For a growing number of people there is now less prospect of owning a home and having secure employment. The consequence is that the opportunity of these people to contribute to society has been lessened. The essence of poverty is powerlessness and frustration.
Let me give you an illustration. The media has concentrated on Māori issues recently. I observe the media struggling to understand. Indeed the media reminds me of a curious person surveying a strange and distant land through a telescope and reporting back what it observes.
Consequently, the media speaks out about Maoris. But the media rarely speaks out of Māori experience or a Māori point of view. Maoris feel they have to defend themselves to the media. Often I wonder how we can open up our experience of life to each other so that we may learn before we rebut.

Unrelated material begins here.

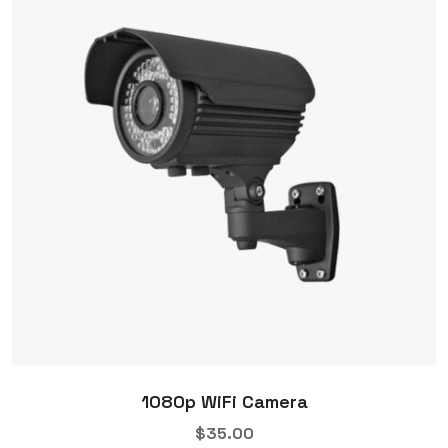
1080p WiFi Camera
$
35.00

Recently an elderly Māori woman died who had been a profound influence on my wife and me for nearly 25 years. She had never gone to school but in difficult economic circumstances she had raised two families. At the opening of the Te Māori Exhibition in New York she was on top of the steps in front of the Metropolitan Museum and gave the Karanga at 5.30 am on that clear summer morning and welcomed the Māori Elders who had travelled from New Zealand to be there. She was also one who gave evidence to the Waitangi Tribunal on the effect of the effluent on traditional shell fish beds by asking "how would you like **** going through your kitchen cupboard?"
This women was defined partly by her ethnic origins, her cultural assumptions but also by her economic circumstances. Her lack of money and her lack of creditworthiness restricted her ability to take part in the widest possible New Zealand society.
If there is to be better communication and the possibility of a better relationship between ethnic groups in New Zealand, Māoris must move out of the poverty trap. If we have problems they may not be racial in character but economic in origin.